It’s hard to imagine a more disastrous public pension system than California (although Illinois is trying). According to a Stanford analysis, the state’s public pensions are underfunded by at least $500 billion, or roughly one-fifth of the revenue taken in by the entire federal government last year. This disaster was caused by an incestuous relationship between California’s government and public-sector unions, and a willingness to spend profligately.
But not all the news from California is bad news. Here are three rays of sunshine in a state that desperately needs it:
The SEC is investigating California’s public pension fund. This might seem like a black mark for California; after all, the only other state pension fund ever targeted by the SEC was New Jersey’s. But as the Contra Costa Times notes, “If federal investigators are able to make a case that CalPERS [the pension fund] misled investors about the risk in its pension fund, it would send a powerful signal to other public funds, which almost without exception base their financial reporting on average annual investment returns of about 8 percent a year”. Scaring states into abandoning the 8 percent figure and calculating reasonable risk would be a huge step forward.
San Diego is leading the way in pension reforms. San Diego Mayor Jerry Sanders has said, “We’ll be rethinking literally everything we do.” That includes ambitious reforms for public-employee retirees. The new plan hasn’t been written yet, but Sanders has indicated it will shift all new government hires to a 401(K)-style pension plan (excluding public safety workers). Sanders wants the issue on the ballot during the next election — which means he can expect a fierce fight from organized labor.

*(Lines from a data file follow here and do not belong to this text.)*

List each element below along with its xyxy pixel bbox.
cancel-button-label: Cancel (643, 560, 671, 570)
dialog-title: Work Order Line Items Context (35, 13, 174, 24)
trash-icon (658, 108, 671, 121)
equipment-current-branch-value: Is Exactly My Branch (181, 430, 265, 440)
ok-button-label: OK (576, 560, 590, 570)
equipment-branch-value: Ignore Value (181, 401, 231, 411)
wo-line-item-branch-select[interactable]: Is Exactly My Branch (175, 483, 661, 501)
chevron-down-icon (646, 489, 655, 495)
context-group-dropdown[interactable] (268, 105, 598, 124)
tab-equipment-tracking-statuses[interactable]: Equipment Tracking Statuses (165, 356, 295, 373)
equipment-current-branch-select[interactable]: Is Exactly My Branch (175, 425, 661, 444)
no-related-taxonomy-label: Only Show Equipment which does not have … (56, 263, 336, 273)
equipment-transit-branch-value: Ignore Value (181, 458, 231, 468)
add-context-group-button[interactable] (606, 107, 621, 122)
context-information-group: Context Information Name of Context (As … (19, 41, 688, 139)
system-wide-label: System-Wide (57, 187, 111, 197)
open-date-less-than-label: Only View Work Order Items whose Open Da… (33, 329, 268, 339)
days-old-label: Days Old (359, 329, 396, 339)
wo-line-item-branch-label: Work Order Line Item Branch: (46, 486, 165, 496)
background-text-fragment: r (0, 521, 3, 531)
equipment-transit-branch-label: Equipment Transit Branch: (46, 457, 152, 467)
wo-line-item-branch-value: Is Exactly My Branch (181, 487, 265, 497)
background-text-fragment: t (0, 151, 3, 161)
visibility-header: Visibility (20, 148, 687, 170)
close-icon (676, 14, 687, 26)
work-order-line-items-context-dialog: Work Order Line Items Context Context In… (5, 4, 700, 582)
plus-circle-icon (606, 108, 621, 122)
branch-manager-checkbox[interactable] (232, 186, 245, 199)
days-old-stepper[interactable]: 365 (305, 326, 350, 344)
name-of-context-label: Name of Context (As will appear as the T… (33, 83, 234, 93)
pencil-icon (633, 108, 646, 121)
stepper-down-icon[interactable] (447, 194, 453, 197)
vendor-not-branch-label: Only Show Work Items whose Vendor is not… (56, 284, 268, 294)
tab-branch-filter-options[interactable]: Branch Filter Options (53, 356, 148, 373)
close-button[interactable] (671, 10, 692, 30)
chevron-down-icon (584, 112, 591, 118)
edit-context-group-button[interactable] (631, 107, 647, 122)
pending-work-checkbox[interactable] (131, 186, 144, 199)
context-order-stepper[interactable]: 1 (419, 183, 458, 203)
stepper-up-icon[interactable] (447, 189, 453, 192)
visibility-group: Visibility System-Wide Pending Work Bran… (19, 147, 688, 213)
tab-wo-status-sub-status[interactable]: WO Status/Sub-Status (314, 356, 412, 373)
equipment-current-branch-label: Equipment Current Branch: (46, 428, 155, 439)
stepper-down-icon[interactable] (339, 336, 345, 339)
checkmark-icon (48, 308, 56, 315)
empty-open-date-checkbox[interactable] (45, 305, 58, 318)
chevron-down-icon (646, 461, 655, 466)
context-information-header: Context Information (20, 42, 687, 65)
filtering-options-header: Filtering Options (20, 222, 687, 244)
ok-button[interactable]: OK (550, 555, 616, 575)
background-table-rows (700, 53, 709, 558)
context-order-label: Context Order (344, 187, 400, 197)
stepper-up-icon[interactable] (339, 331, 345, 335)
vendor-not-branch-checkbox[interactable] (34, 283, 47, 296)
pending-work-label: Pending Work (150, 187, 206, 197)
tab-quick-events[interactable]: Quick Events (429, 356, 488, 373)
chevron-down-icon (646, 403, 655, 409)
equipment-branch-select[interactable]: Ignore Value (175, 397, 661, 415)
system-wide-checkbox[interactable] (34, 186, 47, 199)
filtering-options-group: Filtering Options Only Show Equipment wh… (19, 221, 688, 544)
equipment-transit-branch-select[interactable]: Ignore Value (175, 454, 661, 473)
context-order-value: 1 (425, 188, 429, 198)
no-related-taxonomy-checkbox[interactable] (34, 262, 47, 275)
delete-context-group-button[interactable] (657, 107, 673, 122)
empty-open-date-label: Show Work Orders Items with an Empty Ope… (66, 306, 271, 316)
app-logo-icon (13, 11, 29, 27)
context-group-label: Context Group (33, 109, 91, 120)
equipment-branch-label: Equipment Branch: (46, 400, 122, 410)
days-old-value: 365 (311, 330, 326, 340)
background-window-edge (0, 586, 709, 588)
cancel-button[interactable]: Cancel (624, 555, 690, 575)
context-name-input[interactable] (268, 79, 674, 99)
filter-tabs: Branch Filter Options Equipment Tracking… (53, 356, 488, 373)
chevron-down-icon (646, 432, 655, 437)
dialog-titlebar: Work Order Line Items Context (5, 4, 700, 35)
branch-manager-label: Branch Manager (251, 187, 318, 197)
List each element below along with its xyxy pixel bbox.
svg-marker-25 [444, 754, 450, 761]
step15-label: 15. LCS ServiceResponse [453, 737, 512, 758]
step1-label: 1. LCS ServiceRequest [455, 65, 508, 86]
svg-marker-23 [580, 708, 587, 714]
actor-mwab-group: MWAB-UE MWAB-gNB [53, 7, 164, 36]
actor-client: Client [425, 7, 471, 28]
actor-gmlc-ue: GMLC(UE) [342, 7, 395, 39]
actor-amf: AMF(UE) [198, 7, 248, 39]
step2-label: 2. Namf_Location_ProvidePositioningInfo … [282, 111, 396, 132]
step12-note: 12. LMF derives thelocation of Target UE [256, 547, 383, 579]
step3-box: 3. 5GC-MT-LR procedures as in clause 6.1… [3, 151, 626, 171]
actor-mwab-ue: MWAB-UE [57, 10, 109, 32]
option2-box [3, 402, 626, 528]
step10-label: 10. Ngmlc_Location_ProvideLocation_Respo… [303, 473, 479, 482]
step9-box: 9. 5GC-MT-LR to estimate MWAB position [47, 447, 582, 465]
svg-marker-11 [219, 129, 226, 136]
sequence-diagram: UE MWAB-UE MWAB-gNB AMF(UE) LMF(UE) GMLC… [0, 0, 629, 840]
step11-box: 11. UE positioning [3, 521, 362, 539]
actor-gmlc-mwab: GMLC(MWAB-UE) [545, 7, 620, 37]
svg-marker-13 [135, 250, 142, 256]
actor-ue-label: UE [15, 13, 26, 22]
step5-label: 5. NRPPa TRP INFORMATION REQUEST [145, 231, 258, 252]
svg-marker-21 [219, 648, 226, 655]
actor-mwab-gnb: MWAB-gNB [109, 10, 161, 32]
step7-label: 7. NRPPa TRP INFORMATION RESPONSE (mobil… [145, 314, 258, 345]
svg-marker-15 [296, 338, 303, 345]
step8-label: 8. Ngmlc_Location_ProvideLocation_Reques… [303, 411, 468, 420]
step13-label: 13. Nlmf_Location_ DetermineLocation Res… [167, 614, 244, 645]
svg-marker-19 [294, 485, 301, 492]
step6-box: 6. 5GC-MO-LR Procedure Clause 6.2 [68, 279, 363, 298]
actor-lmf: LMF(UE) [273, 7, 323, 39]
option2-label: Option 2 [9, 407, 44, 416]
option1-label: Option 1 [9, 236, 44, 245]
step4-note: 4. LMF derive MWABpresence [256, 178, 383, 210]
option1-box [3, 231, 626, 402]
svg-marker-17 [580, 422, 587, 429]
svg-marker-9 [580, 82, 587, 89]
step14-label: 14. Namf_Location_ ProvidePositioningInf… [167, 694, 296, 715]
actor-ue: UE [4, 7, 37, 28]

Governor Jerry Brown wants to cut spending. Brown is an unlikely savior for California’s pension system. He was elected with massive union support and has been criticized for ignoring the state ‘s pension problems. But his latest proposal cuts $12.5 billion in spending, including 8-12 percent of public employee compensation. At the very least, this suggests that Brown acknowledges there’s a problem, something many of his predecessors refused to do.